The whole article is a study in design, human performance, complexity, and tragic expedience.

AI’s find non-intuitive ways to win at simulated hide-and-seek

Taking what was available in its simulated environment, the AI began to exhibit “unexpected and surprising behaviors,” including “box surfing, where seekers learn to bring a box to a locked ramp in order to jump on top of the box and then ‘surf’ it to the hider’s shelter,” according to OpenAI.

AI breaks simulated laws of physics to win at hide and seek

These are entertaining simulations to watch.

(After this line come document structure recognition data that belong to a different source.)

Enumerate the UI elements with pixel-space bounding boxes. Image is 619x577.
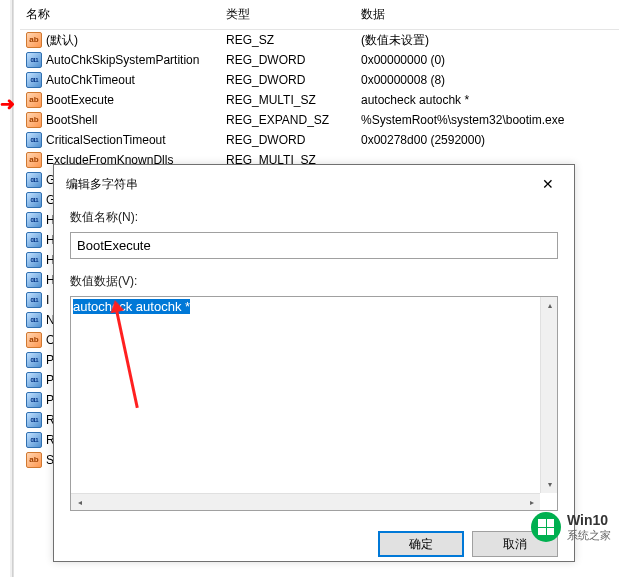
close-icon[interactable]: ✕ [532, 173, 564, 195]
reg-binary-icon [26, 232, 42, 248]
registry-type-cell: REG_DWORD [220, 73, 355, 87]
reg-binary-icon [26, 272, 42, 288]
reg-binary-icon [26, 312, 42, 328]
dialog-title-text: 编辑多字符串 [66, 176, 138, 193]
registry-name-text: CriticalSectionTimeout [46, 133, 166, 147]
horizontal-scrollbar[interactable]: ◂ ▸ [71, 493, 540, 510]
reg-string-icon [26, 92, 42, 108]
reg-string-icon [26, 332, 42, 348]
registry-type-cell: REG_DWORD [220, 53, 355, 67]
registry-name-text: I [46, 293, 49, 307]
registry-data-cell: 0x00278d00 (2592000) [355, 133, 619, 147]
registry-type-cell: REG_DWORD [220, 133, 355, 147]
scroll-up-icon[interactable]: ▴ [541, 297, 558, 314]
scroll-down-icon[interactable]: ▾ [541, 476, 558, 493]
registry-data-cell: (数值未设置) [355, 32, 619, 49]
reg-binary-icon [26, 252, 42, 268]
value-data-label: 数值数据(V): [70, 273, 558, 290]
registry-row[interactable]: BootShellREG_EXPAND_SZ%SystemRoot%\syste… [20, 110, 619, 130]
value-name-label: 数值名称(N): [70, 209, 558, 226]
registry-name-cell: AutoChkTimeout [20, 72, 220, 88]
scroll-right-icon[interactable]: ▸ [523, 494, 540, 511]
reg-binary-icon [26, 432, 42, 448]
reg-binary-icon [26, 192, 42, 208]
registry-name-cell: BootExecute [20, 92, 220, 108]
dialog-titlebar[interactable]: 编辑多字符串 ✕ [54, 165, 574, 201]
value-data-textarea[interactable]: autocheck autochk * [71, 297, 557, 510]
registry-name-cell: AutoChkSkipSystemPartition [20, 52, 220, 68]
watermark-line2: 系统之家 [567, 529, 611, 542]
registry-row[interactable]: (默认)REG_SZ(数值未设置) [20, 30, 619, 50]
registry-type-cell: REG_SZ [220, 33, 355, 47]
reg-string-icon [26, 112, 42, 128]
registry-data-cell: 0x00000000 (0) [355, 53, 619, 67]
reg-string-icon [26, 452, 42, 468]
registry-name-text: BootShell [46, 113, 97, 127]
registry-data-cell: %SystemRoot%\system32\bootim.exe [355, 113, 619, 127]
value-data-textarea-wrap: autocheck autochk * ▴ ▾ ◂ ▸ [70, 296, 558, 511]
registry-name-cell: (默认) [20, 32, 220, 49]
registry-name-cell: CriticalSectionTimeout [20, 132, 220, 148]
windows-logo-icon [531, 512, 561, 542]
registry-row[interactable]: AutoChkSkipSystemPartitionREG_DWORD0x000… [20, 50, 619, 70]
reg-binary-icon [26, 392, 42, 408]
vertical-scrollbar[interactable]: ▴ ▾ [540, 297, 557, 493]
reg-binary-icon [26, 72, 42, 88]
registry-data-cell: autocheck autochk * [355, 93, 619, 107]
reg-string-icon [26, 152, 42, 168]
registry-name-cell: BootShell [20, 112, 220, 128]
watermark: Win10 系统之家 [531, 512, 611, 542]
registry-row[interactable]: AutoChkTimeoutREG_DWORD0x00000008 (8) [20, 70, 619, 90]
col-header-name[interactable]: 名称 [20, 4, 220, 25]
value-name-input[interactable] [70, 232, 558, 259]
reg-binary-icon [26, 352, 42, 368]
ok-button[interactable]: 确定 [378, 531, 464, 557]
reg-binary-icon [26, 292, 42, 308]
registry-type-cell: REG_MULTI_SZ [220, 93, 355, 107]
reg-binary-icon [26, 212, 42, 228]
registry-row[interactable]: CriticalSectionTimeoutREG_DWORD0x00278d0… [20, 130, 619, 150]
reg-string-icon [26, 32, 42, 48]
registry-header: 名称 类型 数据 [20, 0, 619, 30]
registry-name-text: (默认) [46, 32, 78, 49]
reg-binary-icon [26, 52, 42, 68]
registry-name-text: AutoChkTimeout [46, 73, 135, 87]
watermark-line1: Win10 [567, 512, 611, 529]
col-header-data[interactable]: 数据 [355, 4, 619, 25]
registry-row[interactable]: BootExecuteREG_MULTI_SZautocheck autochk… [20, 90, 619, 110]
red-arrow-left-icon: ➜ [0, 93, 15, 115]
col-header-type[interactable]: 类型 [220, 4, 355, 25]
registry-data-cell: 0x00000008 (8) [355, 73, 619, 87]
registry-type-cell: REG_EXPAND_SZ [220, 113, 355, 127]
reg-binary-icon [26, 412, 42, 428]
scroll-left-icon[interactable]: ◂ [71, 494, 88, 511]
reg-binary-icon [26, 372, 42, 388]
reg-binary-icon [26, 172, 42, 188]
registry-name-text: BootExecute [46, 93, 114, 107]
edit-multistring-dialog: 编辑多字符串 ✕ 数值名称(N): 数值数据(V): autocheck aut… [53, 164, 575, 562]
registry-name-text: AutoChkSkipSystemPartition [46, 53, 199, 67]
reg-binary-icon [26, 132, 42, 148]
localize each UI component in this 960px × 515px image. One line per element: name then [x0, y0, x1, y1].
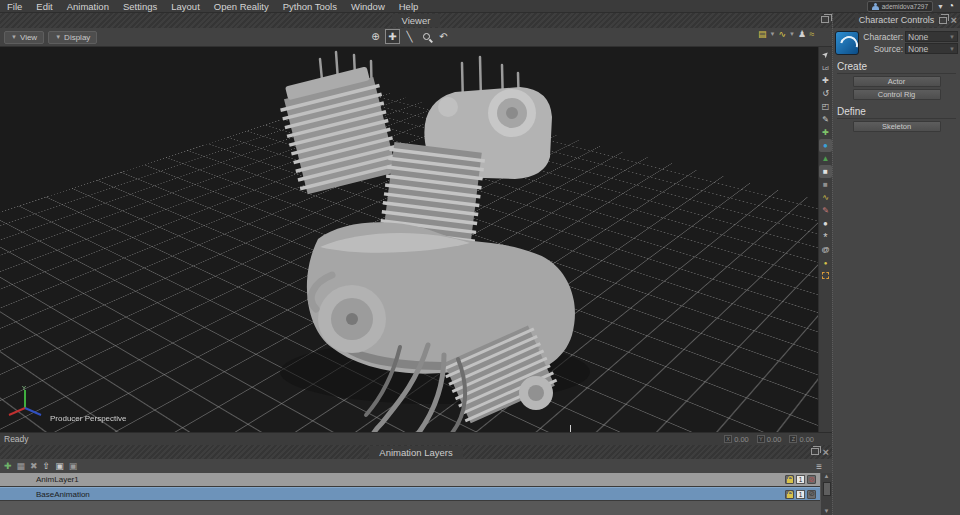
marker-asset-icon[interactable]: ✎ [819, 204, 832, 217]
chevron-down-icon[interactable]: ▼ [789, 31, 795, 37]
snap-tools: ▤ ▼ ∿ ▼ ♟ ≈ [758, 29, 814, 39]
undo-view-icon[interactable]: ↶ [436, 29, 451, 44]
rotate-tool-icon[interactable]: ↺ [819, 87, 832, 100]
pen-tool-icon[interactable]: ✎ [819, 113, 832, 126]
null-asset-icon[interactable]: ● [819, 217, 832, 230]
animation-layers-float-icon[interactable] [811, 448, 819, 455]
scroll-thumb[interactable] [823, 482, 831, 496]
coordinate-readout: X 0.00 Y 0.00 Z 0.00 [724, 435, 832, 444]
layers-menu-icon[interactable]: ≡ [816, 461, 822, 472]
add-asset-icon[interactable]: ✚ [819, 126, 832, 139]
scale-tool-icon[interactable]: ◰ [819, 100, 832, 113]
display-dropdown-button[interactable]: ▼ Display [48, 31, 97, 44]
menu-help[interactable]: Help [392, 0, 426, 13]
axis-gizmo: Y [4, 384, 48, 420]
username-label: ademidova7297 [882, 3, 928, 10]
star-asset-icon[interactable]: * [819, 230, 832, 243]
mute-layer-icon[interactable]: ⊘ [807, 490, 816, 499]
coord-y-value: 0.00 [767, 435, 782, 444]
character-pose-icon[interactable]: ♟ [798, 29, 806, 39]
viewer-float-icon[interactable] [821, 16, 829, 23]
merge-layer-icon[interactable]: ⇧ [43, 461, 51, 471]
axis-y-label: Y [22, 385, 26, 391]
motionbuilder-logo-icon[interactable] [835, 31, 859, 55]
sphere-asset-icon[interactable]: ● [819, 139, 832, 152]
add-layer-icon[interactable]: ✚ [4, 461, 12, 471]
view-dropdown-button[interactable]: ▼ View [4, 31, 44, 44]
mute-layer-icon[interactable]: ⊘ [807, 475, 816, 484]
zoom-camera-icon[interactable]: ╲ [402, 29, 417, 44]
light-asset-icon[interactable]: ● [819, 256, 832, 269]
delete-layer-icon[interactable]: ✖ [30, 461, 38, 471]
menu-open-reality[interactable]: Open Reality [207, 0, 276, 13]
status-ready-label: Ready [0, 434, 29, 444]
curve-asset-icon[interactable]: ∿ [819, 191, 832, 204]
chevron-down-icon[interactable]: ▼ [770, 31, 776, 37]
chevron-down-icon: ▼ [949, 46, 955, 52]
orbit-camera-icon[interactable]: ⊕ [368, 29, 383, 44]
scroll-down-icon[interactable]: ▼ [824, 508, 830, 515]
lock-icon[interactable] [785, 490, 794, 499]
timeline-ruler-icon[interactable]: ▤ [758, 29, 767, 39]
animation-layers-close-icon[interactable]: × [823, 448, 829, 456]
actor-button[interactable]: Actor [853, 76, 941, 87]
pan-camera-icon[interactable]: ✚ [385, 29, 400, 44]
control-rig-button[interactable]: Control Rig [853, 89, 941, 100]
lock-icon[interactable] [785, 475, 794, 484]
character-value: None [908, 32, 928, 42]
layer-list-empty-area [0, 501, 820, 515]
user-dropdown-icon[interactable]: ▼ [937, 3, 944, 10]
layer-name: BaseAnimation [0, 490, 90, 499]
menu-window[interactable]: Window [344, 0, 392, 13]
chevron-down-icon: ▼ [949, 34, 955, 40]
user-account-chip[interactable]: ademidova7297 [867, 1, 933, 12]
coord-z-value: 0.00 [799, 435, 814, 444]
layer-weight-field[interactable]: 1 [796, 490, 805, 499]
animation-layers-titlebar: Animation Layers × [0, 445, 832, 459]
translate-tool-icon[interactable]: ✚ [819, 74, 832, 87]
skeleton-button[interactable]: Skeleton [853, 121, 941, 132]
layer-folder-icon[interactable]: ▣ [55, 461, 64, 471]
source-select[interactable]: None ▼ [905, 43, 958, 54]
statusbar: Ready X 0.00 Y 0.00 Z 0.00 [0, 432, 832, 445]
menu-python-tools[interactable]: Python Tools [276, 0, 344, 13]
cube2-asset-icon[interactable]: ■ [819, 178, 832, 191]
coord-x[interactable]: X 0.00 [724, 435, 749, 444]
character-controls-titlebar: Character Controls × [833, 13, 960, 28]
spiral-asset-icon[interactable]: @ [819, 243, 832, 256]
coord-y[interactable]: Y 0.00 [757, 435, 782, 444]
chevron-down-icon: ▼ [55, 34, 61, 40]
character-controls-close-icon[interactable]: × [951, 16, 957, 24]
viewer-titlebar: Viewer [0, 13, 832, 28]
menu-edit[interactable]: Edit [29, 0, 59, 13]
character-select[interactable]: None ▼ [905, 31, 958, 42]
source-value: None [908, 44, 928, 54]
menu-file[interactable]: File [0, 0, 29, 13]
menu-animation[interactable]: Animation [60, 0, 116, 13]
duplicate-layer-icon[interactable]: ▦ [17, 461, 26, 471]
viewer-toolbar: ▼ View ▼ Display ⊕ ✚ ╲ ↶ ▤ ▼ ∿ ▼ ♟ ≈ [0, 28, 832, 47]
viewer-title: Viewer [392, 14, 441, 27]
menu-settings[interactable]: Settings [116, 0, 164, 13]
menu-layout[interactable]: Layout [164, 0, 207, 13]
tool-strip: ➤ Lcl ✚ ↺ ◰ ✎ ✚ ● ▲ ■ ■ ∿ ✎ ● * @ ● [818, 47, 832, 432]
camera-tools: ⊕ ✚ ╲ ↶ [368, 29, 451, 44]
selection-region-icon[interactable] [819, 269, 832, 282]
motion-trail-icon[interactable]: ≈ [809, 29, 814, 39]
view-button-label: View [20, 33, 37, 42]
cube-asset-icon[interactable]: ■ [819, 165, 832, 178]
scroll-up-icon[interactable]: ▲ [824, 473, 830, 480]
clock-icon[interactable]: ◔ [948, 1, 954, 11]
magnifier-icon[interactable] [419, 29, 434, 44]
engine-model[interactable] [0, 47, 818, 432]
keying-curve-icon[interactable]: ∿ [778, 29, 786, 39]
cone-asset-icon[interactable]: ▲ [819, 152, 832, 165]
layer-row-baseanimation[interactable]: BaseAnimation 1 ⊘ [0, 487, 820, 501]
layer-folder2-icon[interactable]: ▣ [69, 461, 78, 471]
layers-scrollbar[interactable]: ▲ ▼ [820, 473, 832, 515]
layer-row-animlayer1[interactable]: AnimLayer1 1 ⊘ [0, 473, 820, 487]
layer-weight-field[interactable]: 1 [796, 475, 805, 484]
3d-viewport[interactable]: Y Producer Perspective [0, 47, 818, 432]
coord-z[interactable]: Z 0.00 [789, 435, 814, 444]
character-controls-float-icon[interactable] [939, 17, 947, 24]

Massive private surveillance networks

Joseph Cox with Motherboard has authored a story on a massive private license plate surveillance network called DRN:

This tool, called Digital Recognition Network (DRN), is not run by a government, although law enforcement can also access it. Instead, DRN is a private surveillance system crowdsourced by hundreds of repo men who have installed cameras that passively scan, capture, and upload the license plates of every car they drive by to DRN’s database. DRN stretches coast to coast and is available to private individuals and companies focused on tracking and locating people or vehicles. The tool is made by a company that is also called Digital Recognition Network.

This Company Built a Private Surveillance Network. We Tracked Someone With It

I wrote recently about private surveillance projects that may meet or exceed government efforts. It won’t be long before the license plate readers are facial recognition scanners. It’s probably happening now.

AI’s make a lot of guesses and we should know that

One of the most important AI ethics tasks is to educate developers and especially users about what AI’s can do well and what they cannot do well. AI systems do amazing things, and users mostly assume these things are done accurately based on a few demonstrations. For example, the police assume facial recognition systems accurately tag bad guys, and that license plate databases accurately contain lists of stolen cars. But these systems are brittle, and an excellent example of this is the fun, new ImageNet Roulette web tool put together by artist and researcher Trevor Paglen.

ImageNet Roulette is a provocation designed to help us see into the ways that humans are classified in machine learning systems. It uses a neural network trained on the “Person” categories from the ImageNet dataset which has over 2,500 labels used to classify images of people. 

ImageNet Roulette (via The Verge)

The service claims not to keep any uploaded photos, so if you trust them, you can upload a webcam image of yourself and see how the internet classifies your face.

Of course no human would look at a random image of another human devoid of context and attempt to assign a description such as “pipe smoker” or “newspaper reader.” We would say, “I don’t know. It just looks like a person.”

But AI’s aren’t that smart yet. They don’t know what they can’t know. So ImageNet Roulette calculates probabilities that an image falls into a given description, and then it outputs the highest probability description. It’s a shot in the dark. You might think it is seeing something deep, but nope. It has 2,500 labels and it has to apply one. I apparently look like a sociologist.